● What the task requires: Please write out exactly the lines of the data below from the line holding "Member Of Digital" through the line holding "मिळविला ... *स्वातंत्र्य", and leave out the rest.

[Exercise inputs]

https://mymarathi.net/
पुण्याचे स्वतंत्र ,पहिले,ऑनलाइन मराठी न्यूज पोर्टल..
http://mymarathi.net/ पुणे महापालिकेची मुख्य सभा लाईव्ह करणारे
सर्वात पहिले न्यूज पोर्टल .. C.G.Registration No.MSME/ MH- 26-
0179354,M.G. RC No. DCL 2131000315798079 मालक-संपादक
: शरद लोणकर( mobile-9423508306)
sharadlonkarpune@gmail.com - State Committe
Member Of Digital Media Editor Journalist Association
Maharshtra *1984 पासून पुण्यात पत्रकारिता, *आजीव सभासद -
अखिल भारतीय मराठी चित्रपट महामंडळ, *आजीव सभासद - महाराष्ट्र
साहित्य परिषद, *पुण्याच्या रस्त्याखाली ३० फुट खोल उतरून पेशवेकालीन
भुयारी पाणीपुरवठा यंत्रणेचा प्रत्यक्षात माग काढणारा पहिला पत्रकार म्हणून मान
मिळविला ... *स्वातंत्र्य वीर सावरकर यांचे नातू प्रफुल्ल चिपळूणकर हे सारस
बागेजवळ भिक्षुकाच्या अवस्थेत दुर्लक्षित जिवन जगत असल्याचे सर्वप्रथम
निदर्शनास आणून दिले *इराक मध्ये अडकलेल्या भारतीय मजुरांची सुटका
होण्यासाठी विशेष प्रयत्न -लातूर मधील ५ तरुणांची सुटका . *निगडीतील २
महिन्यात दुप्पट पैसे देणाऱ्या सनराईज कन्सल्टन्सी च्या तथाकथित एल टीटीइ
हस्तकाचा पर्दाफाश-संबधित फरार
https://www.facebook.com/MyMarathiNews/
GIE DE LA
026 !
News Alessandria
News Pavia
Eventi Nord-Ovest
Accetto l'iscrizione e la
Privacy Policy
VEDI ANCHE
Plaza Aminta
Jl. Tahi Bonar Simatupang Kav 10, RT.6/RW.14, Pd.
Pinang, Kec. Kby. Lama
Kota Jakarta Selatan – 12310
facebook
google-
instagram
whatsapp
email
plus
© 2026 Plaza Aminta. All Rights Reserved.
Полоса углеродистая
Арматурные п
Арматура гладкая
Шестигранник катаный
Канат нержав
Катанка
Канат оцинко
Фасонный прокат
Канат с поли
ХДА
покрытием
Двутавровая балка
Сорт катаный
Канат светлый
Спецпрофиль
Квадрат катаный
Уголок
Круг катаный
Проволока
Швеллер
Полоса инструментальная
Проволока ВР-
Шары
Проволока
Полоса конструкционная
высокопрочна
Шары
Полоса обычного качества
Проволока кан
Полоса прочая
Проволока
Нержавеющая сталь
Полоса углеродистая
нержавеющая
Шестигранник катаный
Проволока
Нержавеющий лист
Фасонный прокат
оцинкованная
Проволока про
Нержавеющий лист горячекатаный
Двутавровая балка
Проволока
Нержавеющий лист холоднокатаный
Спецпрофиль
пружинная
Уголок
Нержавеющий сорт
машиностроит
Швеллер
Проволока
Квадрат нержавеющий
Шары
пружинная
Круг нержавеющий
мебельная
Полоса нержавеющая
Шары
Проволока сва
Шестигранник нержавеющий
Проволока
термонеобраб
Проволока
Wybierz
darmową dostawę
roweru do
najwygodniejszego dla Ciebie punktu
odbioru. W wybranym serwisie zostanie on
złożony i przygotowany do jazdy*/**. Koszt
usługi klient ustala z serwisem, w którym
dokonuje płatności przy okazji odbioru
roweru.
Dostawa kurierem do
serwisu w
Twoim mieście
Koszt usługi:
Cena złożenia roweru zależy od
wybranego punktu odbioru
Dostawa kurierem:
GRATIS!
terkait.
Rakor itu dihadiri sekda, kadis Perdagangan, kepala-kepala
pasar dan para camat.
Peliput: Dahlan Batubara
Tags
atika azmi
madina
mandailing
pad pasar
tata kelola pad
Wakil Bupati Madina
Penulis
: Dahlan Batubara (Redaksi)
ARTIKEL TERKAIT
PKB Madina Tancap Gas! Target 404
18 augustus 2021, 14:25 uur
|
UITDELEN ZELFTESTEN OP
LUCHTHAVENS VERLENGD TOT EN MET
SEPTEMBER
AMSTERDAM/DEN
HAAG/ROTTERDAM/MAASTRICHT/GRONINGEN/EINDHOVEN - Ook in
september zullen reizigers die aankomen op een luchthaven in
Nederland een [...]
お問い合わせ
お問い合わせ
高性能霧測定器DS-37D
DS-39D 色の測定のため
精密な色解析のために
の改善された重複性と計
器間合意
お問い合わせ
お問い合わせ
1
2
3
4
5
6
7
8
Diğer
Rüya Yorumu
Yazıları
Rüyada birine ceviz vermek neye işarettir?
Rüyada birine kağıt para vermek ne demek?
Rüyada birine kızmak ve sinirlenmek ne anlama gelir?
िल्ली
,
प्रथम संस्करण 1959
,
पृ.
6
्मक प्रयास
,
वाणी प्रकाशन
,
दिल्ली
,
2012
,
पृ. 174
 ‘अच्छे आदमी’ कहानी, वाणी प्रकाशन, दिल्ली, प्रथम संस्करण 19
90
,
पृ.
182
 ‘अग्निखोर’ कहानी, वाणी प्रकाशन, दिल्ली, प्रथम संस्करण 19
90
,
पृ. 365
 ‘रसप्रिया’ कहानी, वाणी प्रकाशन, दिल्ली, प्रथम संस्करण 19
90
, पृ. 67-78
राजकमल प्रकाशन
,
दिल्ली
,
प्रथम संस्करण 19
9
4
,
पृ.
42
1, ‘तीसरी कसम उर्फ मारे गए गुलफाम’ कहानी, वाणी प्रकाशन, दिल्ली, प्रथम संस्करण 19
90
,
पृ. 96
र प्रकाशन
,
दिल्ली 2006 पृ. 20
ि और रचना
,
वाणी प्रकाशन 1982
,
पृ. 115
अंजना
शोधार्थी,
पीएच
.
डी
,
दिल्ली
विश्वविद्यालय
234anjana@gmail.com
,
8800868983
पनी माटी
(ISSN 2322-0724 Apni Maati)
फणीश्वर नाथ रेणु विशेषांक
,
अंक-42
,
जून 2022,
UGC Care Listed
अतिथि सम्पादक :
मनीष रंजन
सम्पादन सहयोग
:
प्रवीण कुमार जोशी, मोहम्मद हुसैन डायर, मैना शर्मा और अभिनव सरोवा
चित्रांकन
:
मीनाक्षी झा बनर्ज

[/Exercise inputs]

● Output for this task:
Member Of Digital Media Editor Journalist Association
Maharshtra *1984 पासून पुण्यात पत्रकारिता, *आजीव सभासद -
अखिल भारतीय मराठी चित्रपट महामंडळ, *आजीव सभासद - महाराष्ट्र
साहित्य परिषद, *पुण्याच्या रस्त्याखाली ३० फुट खोल उतरून पेशवेकालीन
भुयारी पाणीपुरवठा यंत्रणेचा प्रत्यक्षात माग काढणारा पहिला पत्रकार म्हणून मान
मिळविला ... *स्वातंत्र्य वीर सावरकर यांचे नातू प्रफुल्ल चिपळूणकर हे सारस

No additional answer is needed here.